Periodogram Workflow Running on FutureGrid Using Pegasus

Abstract

Periodogram Workflow Running on FutureGrid Using Pegasus

Intellectual Merit

Sky Computing Using Pegasus

Broader Impact

Shows FG as a Grid/Cloud testbed can deal with large scale workflow execution using Pegasus; Proof of concept that FG can deal with sky computing across sites boundary.

Use of FutureGrid

large scale workflow execution

Scale Of Use

around 150 hosts across 4 FG sites; about 800 tasks; overall several weeks worth of computations, but only a day of resource occupation for each run.

Publications


Results

Pegasus Does Sky Computing

Jens-S. Vöckler

USC-ISI

Gideon Juve

USC-ISI

Bruce Berriman

IPAC-CalTech

Ewa Deelman

USC-ISI

Mats Rynge

USC-ISI

A FutureGrid Success Story

The Periodogram workflow searches for extra-solar planets, either by “wobbles” in the radial velocity of a star, or dips in the star’s intensity. In either case, the workflow searches for repeating variations over time in the input “periodogram” data, a sub-set of the light curves released by the Kepler project. The workflow in this scenario only executed the “plav-chan”[1] algorithm, which is the computationally most intense. A full search needs to execute all three algorithms.


Figure 1: Workflow processing first release with one algorithm.

Figure 1 shows the complete workflow of 1,599 Condor jobs and 33,082 computational tasks, computing every periodogram twice.[2] The top (root) node in the workflow graph is an ancillary job, creating the necessary directory to receive the computational output.

In the first level under the top, the 33k computational tasks were binned into 799 Condor jobs depending on their run-time estimate: extremely fast (sub-second), fast (minutes) and slow (hours). The last bin for extremely fast and fast jobs was not completely filled. Each Condor job stages in all “.tbl” files that the job requires, and stages back all “.out” and “.out.top” result files. The staging happens through Condor-I/O between the submit machine at ISI, and the remote resources in FutureGrid. The “heavy lifting” with regards to staging happens this point.

In the last level, 799 Condor staging jobs, ancillary jobs that Pegasus generated, copy a file on the submit host between directories. This seemingly redundant stage takes almost no time, and is not reflected in the timings except total run-time. We are working on removing this stage from the workflow plan.

 

Figure 2: Requested Resources per Cloud.

Figure 2 describes the resource request setup. We requested 90 resources from Nimbus clouds (blues), and 60 from Eucalyptus clouds (greens). 1/3 of combined resources were provided by sierra (SDSC), 1/3 by hotel (UofC), and the final 1/3 shared between india (IU) and foxtrot (UFl). 150 machines in five clouds at four sites with two cloud middleware systems justify the term Sky Computing for this experiment.

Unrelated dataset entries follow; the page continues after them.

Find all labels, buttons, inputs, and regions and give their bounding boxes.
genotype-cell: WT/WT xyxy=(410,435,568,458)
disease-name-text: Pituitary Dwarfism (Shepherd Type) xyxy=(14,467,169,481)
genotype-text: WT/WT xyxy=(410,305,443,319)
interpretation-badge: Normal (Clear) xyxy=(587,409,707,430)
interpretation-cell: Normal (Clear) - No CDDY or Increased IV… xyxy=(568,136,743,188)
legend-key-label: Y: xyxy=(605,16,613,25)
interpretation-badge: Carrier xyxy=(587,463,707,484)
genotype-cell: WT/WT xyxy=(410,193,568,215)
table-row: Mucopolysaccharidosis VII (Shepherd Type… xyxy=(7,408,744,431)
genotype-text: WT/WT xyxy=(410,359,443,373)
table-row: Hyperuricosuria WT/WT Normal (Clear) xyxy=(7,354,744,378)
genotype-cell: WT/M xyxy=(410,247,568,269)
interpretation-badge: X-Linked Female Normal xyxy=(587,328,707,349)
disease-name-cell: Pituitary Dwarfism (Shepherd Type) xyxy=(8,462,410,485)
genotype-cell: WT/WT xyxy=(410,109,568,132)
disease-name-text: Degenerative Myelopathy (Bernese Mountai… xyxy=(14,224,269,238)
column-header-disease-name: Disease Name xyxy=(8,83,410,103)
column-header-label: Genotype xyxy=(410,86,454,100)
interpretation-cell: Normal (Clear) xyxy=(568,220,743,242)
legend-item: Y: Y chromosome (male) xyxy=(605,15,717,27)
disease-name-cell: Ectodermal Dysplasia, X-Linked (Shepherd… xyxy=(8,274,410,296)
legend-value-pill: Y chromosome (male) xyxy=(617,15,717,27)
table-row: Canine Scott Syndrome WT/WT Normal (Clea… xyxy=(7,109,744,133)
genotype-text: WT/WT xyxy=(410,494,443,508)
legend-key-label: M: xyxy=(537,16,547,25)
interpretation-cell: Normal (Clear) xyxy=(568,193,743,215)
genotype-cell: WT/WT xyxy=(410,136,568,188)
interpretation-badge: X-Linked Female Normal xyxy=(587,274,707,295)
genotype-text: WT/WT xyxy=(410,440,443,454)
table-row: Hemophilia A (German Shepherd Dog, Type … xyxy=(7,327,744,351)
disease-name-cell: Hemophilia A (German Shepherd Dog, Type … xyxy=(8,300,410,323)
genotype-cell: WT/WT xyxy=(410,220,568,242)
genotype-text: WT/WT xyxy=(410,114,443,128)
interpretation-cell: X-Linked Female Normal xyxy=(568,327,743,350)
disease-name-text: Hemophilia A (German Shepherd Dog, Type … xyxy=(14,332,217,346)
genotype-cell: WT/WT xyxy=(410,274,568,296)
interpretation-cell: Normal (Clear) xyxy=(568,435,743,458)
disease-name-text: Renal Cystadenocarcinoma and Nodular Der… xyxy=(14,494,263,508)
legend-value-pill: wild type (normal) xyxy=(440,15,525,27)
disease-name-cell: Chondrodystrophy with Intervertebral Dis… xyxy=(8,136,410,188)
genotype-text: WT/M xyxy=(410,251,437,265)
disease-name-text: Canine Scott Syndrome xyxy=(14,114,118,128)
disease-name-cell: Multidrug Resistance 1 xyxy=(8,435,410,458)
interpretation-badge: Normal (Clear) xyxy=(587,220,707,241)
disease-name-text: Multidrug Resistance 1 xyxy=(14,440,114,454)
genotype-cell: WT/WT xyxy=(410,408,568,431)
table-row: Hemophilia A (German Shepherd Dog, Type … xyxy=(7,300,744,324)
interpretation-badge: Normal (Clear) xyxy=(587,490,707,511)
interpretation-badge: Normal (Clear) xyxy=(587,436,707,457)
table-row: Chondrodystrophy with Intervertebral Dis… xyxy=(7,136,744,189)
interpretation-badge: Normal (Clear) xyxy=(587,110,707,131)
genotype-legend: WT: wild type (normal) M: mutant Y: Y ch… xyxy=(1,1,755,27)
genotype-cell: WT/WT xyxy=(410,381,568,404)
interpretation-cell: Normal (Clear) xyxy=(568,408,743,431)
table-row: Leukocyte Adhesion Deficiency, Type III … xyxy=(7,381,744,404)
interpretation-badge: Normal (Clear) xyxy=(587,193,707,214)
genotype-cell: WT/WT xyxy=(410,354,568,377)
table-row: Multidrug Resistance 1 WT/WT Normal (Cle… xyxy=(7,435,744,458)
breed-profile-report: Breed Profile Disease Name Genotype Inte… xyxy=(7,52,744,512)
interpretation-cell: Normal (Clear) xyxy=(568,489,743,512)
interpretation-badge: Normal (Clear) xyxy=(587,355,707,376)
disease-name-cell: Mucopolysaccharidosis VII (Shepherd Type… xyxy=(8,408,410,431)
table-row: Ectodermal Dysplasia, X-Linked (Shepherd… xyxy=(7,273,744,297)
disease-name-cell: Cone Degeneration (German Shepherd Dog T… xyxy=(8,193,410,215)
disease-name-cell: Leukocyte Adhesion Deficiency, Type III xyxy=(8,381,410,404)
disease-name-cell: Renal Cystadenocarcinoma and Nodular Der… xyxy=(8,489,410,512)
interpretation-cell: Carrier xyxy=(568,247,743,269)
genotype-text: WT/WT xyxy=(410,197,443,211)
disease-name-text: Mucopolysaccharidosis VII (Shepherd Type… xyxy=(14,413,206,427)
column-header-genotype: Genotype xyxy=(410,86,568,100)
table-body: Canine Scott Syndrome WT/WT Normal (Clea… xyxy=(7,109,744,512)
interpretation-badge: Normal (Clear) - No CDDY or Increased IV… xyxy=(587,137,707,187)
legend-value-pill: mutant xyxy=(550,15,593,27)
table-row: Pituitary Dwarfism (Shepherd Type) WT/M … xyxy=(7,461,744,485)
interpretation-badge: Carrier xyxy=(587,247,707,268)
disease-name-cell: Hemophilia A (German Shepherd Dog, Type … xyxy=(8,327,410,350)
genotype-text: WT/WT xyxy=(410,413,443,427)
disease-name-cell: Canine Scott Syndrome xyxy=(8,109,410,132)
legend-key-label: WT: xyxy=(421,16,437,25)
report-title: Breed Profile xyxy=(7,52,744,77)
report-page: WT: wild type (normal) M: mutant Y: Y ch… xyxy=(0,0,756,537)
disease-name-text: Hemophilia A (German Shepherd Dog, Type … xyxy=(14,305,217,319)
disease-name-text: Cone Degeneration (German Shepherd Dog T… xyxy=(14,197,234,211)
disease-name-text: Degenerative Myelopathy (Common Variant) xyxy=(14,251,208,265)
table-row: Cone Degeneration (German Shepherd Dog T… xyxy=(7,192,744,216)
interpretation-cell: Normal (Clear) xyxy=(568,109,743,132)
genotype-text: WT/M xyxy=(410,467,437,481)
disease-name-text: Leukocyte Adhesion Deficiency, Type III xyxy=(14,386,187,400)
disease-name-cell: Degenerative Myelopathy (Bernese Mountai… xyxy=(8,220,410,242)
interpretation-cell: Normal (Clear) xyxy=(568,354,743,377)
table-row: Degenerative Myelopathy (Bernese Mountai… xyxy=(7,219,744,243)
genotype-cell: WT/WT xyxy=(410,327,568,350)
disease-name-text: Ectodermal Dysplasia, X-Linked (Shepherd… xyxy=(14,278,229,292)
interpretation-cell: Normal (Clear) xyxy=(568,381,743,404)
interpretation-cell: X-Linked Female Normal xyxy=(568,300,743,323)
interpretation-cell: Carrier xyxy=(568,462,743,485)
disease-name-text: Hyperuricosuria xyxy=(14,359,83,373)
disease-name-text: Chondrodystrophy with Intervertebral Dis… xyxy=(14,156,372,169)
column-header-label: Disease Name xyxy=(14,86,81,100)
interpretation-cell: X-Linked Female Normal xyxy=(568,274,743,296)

The resources boot a Pegasus VM image that has the Periodogram software installed. Each provisioned image, based on a CentOS 5.5 system, brings up a Condor startd, which reports back to a Condor collector at ISI. As much as possible, we tried to request non-public IP modes, necessitating the use of the Condor connection broker (CCB).

On the provisioned image, each host came up with 2 cores, and each core had 2 Condor slots assigned to it. This computational over-subscription of the remote resources is considered not harmful for the periodogram workflow. Further experimentation will be required to validate this decision.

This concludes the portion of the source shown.